Funnel from event X to event Y
If we need to find out not just the number of those who have completed both events, but the number of those who joined the clan and those who sent help after entry, we can use the left join for this. In this case, we need not only to correlate the user from the left table with the user from the right on jc.devtodevid = hs.devtodevid, but also take into account that the second event must take place after the first (if the order of actions is important to us). Then we have to add and jc.eventtime < hs.eventtime to the join condition.
select count(distinct jc.devtodevid) as "Joined the clan and Help sent users"
, count(distinct hs.devtodevid) as "Help sent users"
from p102968."_joined the clan" as jc
left join p102968."_help sent" as hs
on jc.devtodevid = hs.devtodevid and jc.eventtime < hs.eventtime
where jc.eventtime>current_date - interval '7 day'
and (hs.eventtime>current_date - interval '7 day' or hs.eventtime is null)

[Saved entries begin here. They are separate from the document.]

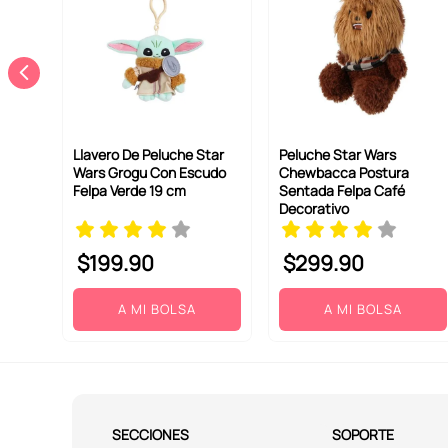
Llavero De Peluche Star
Peluche Star Wars
Wars Grogu Con Escudo
Chewbacca Postura
Felpa Verde 19 cm
Sentada Felpa Café
Decorativo
$
199
.
90
$
299
.
90
A MI BOLSA
A MI BOLSA
SECCIONES
SOPORTE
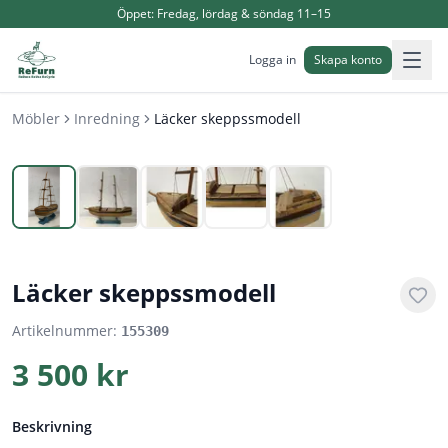
Öppet:
Fredag, lördag & söndag 11–15
Logga in
Skapa konto
Möbler
Inredning
Läcker skeppssmodell
1
/
5
Läcker skeppssmodell
Artikelnummer:
155309
3 500 kr
Beskrivning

There is one nuance that you may not have noticed – this is the filter condition or hs.eventtime is null. It is necessary here, because as a result of the left join, for users who, after entering the clan, do not have a help event, some of the data (from the second table) will be missing, and therefore filled with null. Without it, our initial condition hs.eventtime> current_date-interval '7 day' would filter out all rows with such users (with null data for the second event), since eventtime = null is not comparable to the date.
Users who didn't perform Y after X
Now let's try to find those users who fell out of our funnel. This is very easy to do using the query above.
We have already mentioned that the result of such a join of the tables will be a list of users who joined the clan and following the sending of help. If the user didn’t send help after joining the clan, then the right hs table will be empty for him.
This means that in order to get users who fell out of the funnel, we just need to find those who have an empty second event. To do this, we simply add and hs.devtodevid is null to the where clause. This request will be called Left exclusive join.
The final query:
select count(distinct jc.devtodevid) as "Joined the clan and Help sent users"
from p102968."_joined the clan" as jc
left join p102968."_help sent" as hs
on jc.devtodevid = hs.devtodevid and jc.eventtime < hs.eventtime
where jc.eventtime>current_date - interval '7 day'
and (hs.venttime>current_date - interval '7 day' or hs.eventtime is null)
and hs.devtodevid is null
P.S
You can combine tables not only by user id, but also by any other columns – dates, countries, product names. With a single query, you can calculate how many active users were there during each day of the month (using the sessions table) and combine it with the table that calculates total revenue (using the payments table) for the same days. Then, in the final table, you can display Active users, Gross for each of the days and calculate ARPDAU (Gross / Active users). We will leave this topic for future articles.